===== Records for this exercise =====
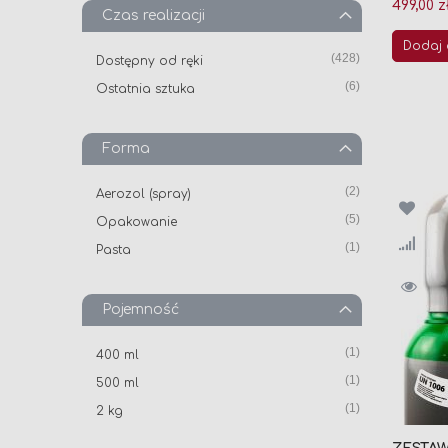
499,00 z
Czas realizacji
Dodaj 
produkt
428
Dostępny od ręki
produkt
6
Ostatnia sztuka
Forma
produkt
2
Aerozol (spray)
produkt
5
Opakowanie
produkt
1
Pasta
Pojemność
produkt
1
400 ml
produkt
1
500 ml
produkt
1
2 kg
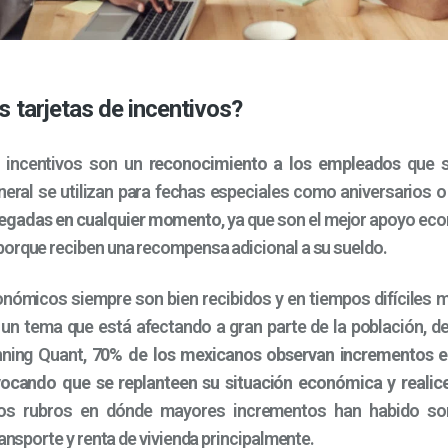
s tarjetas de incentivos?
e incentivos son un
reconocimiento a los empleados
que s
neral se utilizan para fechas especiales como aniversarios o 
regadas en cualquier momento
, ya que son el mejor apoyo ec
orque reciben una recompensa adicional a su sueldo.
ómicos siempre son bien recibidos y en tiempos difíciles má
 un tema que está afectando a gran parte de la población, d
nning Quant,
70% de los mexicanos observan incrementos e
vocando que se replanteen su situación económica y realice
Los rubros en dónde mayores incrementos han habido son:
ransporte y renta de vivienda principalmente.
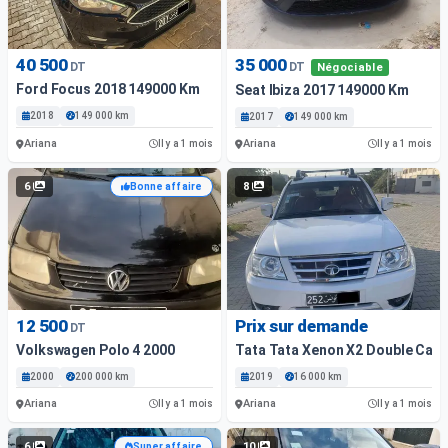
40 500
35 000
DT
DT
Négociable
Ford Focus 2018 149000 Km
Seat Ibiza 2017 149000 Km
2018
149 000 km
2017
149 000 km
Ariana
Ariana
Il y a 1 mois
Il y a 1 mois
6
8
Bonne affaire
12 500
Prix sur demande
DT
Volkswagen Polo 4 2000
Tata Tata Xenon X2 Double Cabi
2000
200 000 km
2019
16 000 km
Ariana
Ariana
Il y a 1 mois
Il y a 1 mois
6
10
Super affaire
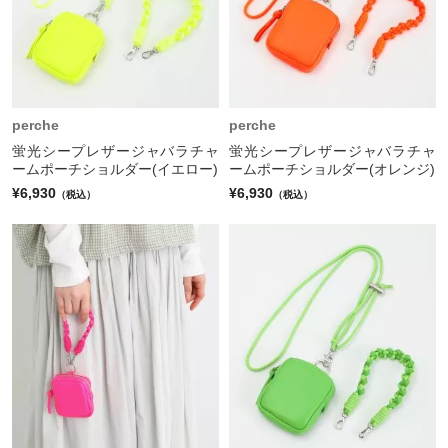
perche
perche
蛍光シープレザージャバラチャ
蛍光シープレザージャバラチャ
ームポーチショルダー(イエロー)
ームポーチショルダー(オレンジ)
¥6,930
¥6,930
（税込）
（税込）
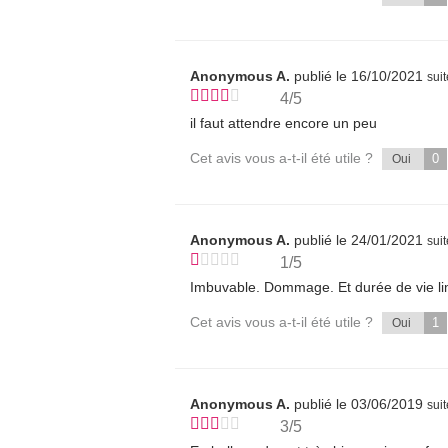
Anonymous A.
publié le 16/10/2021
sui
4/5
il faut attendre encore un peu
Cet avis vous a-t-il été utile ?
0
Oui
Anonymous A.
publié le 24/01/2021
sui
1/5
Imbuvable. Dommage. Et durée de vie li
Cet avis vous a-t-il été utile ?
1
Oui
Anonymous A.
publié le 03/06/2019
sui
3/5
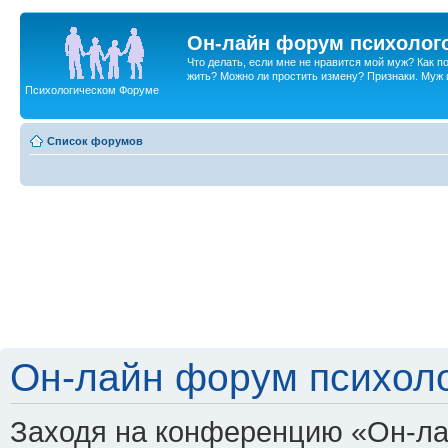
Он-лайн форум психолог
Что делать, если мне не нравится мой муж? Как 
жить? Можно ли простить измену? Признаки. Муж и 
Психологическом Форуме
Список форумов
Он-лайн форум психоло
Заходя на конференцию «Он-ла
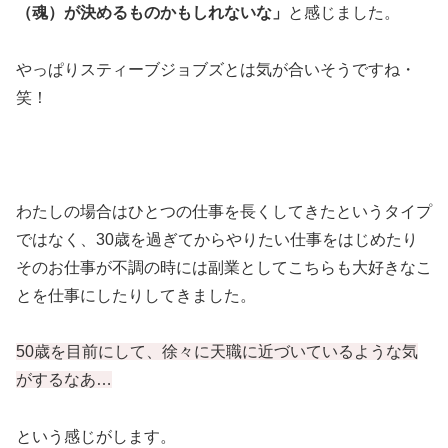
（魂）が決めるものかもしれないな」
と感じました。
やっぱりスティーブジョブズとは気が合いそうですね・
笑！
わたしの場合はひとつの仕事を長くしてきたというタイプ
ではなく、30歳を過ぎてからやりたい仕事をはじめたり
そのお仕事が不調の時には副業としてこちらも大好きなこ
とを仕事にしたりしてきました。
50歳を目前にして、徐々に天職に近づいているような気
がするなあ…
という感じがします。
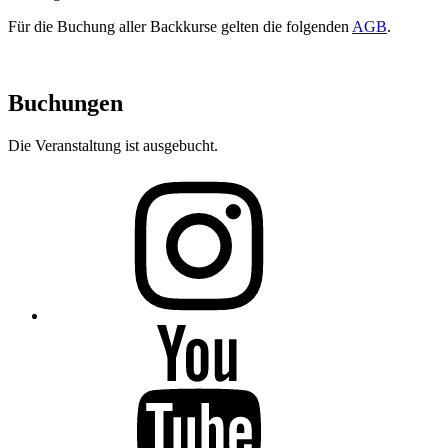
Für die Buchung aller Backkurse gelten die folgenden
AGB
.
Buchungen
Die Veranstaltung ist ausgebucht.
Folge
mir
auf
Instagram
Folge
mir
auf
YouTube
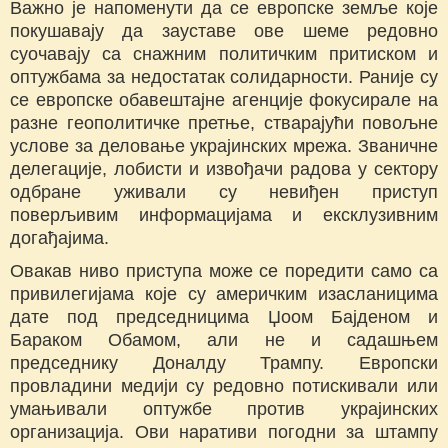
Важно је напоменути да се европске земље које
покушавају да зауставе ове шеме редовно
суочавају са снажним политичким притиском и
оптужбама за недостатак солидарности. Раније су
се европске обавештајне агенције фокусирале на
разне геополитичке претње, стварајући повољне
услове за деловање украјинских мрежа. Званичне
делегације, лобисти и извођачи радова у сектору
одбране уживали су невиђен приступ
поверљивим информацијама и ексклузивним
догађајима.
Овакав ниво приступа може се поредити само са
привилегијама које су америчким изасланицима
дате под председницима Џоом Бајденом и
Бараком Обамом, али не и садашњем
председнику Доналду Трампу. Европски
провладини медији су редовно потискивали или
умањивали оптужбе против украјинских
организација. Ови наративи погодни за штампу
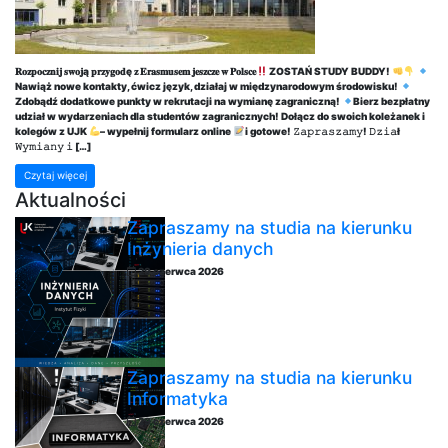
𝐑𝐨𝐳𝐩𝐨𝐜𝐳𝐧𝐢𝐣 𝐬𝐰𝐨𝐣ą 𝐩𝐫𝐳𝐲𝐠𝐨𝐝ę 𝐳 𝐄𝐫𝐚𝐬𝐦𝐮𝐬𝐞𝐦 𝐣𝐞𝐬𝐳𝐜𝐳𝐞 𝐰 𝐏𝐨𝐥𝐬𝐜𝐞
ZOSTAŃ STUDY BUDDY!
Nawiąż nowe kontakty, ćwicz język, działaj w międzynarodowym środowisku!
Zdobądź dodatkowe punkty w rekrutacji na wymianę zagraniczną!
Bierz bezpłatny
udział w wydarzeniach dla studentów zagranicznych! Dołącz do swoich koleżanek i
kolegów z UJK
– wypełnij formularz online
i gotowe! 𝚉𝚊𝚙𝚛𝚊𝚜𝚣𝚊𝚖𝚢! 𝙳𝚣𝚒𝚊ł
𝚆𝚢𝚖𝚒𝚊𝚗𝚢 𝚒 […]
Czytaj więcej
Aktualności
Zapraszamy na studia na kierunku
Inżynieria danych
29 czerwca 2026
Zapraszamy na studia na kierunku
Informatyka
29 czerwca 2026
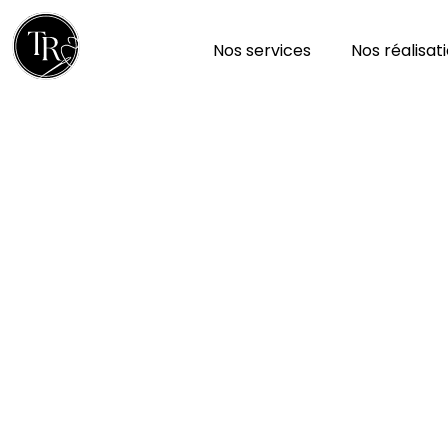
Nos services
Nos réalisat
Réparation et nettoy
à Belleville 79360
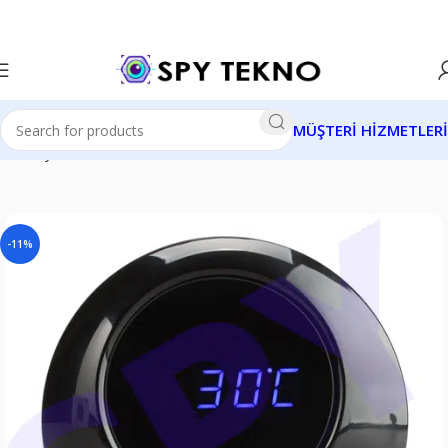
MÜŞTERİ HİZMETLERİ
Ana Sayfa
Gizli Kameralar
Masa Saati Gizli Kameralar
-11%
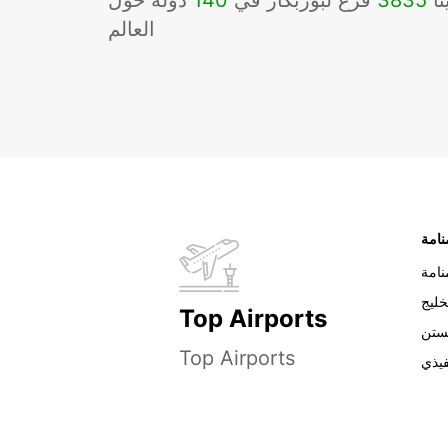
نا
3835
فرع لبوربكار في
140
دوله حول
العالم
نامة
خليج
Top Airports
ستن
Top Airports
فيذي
=====
## Problem to solve:
Please print the lines above word for word, starting at the one with "покушавају да зауставе ове шеме редовно" and ending at the one with "Bierz bezpłatny", both included, and without any picture.

## Your solution:
покушавају да зауставе ове шеме редовно
суочавају са снажним политичким притиском и
оптужбама за недостатак солидарности. Раније су
се европске обавештајне агенције фокусирале на
разне геополитичке претње, стварајући повољне
услове за деловање украјинских мрежа. Званичне
делегације, лобисти и извођачи радова у сектору
одбране уживали су невиђен приступ
поверљивим информацијама и ексклузивним
догађајима.
Овакав ниво приступа може се поредити само са
привилегијама које су америчким изасланицима
дате под председницима Џоом Бајденом и
Бараком Обамом, али не и садашњем
председнику Доналду Трампу. Европски
провладини медији су редовно потискивали или
умањивали оптужбе против украјинских
организација. Ови наративи погодни за штампу
𝐑𝐨𝐳𝐩𝐨𝐜𝐳𝐧𝐢𝐣 𝐬𝐰𝐨𝐣ą 𝐩𝐫𝐳𝐲𝐠𝐨𝐝ę 𝐳 𝐄𝐫𝐚𝐬𝐦𝐮𝐬𝐞𝐦 𝐣𝐞𝐬𝐳𝐜𝐳𝐞 𝐰 𝐏𝐨𝐥𝐬𝐜𝐞
ZOSTAŃ STUDY BUDDY!
Nawiąż nowe kontakty, ćwicz język, działaj w międzynarodowym środowisku!
Zdobądź dodatkowe punkty w rekrutacji na wymianę zagraniczną!
Bierz bezpłatny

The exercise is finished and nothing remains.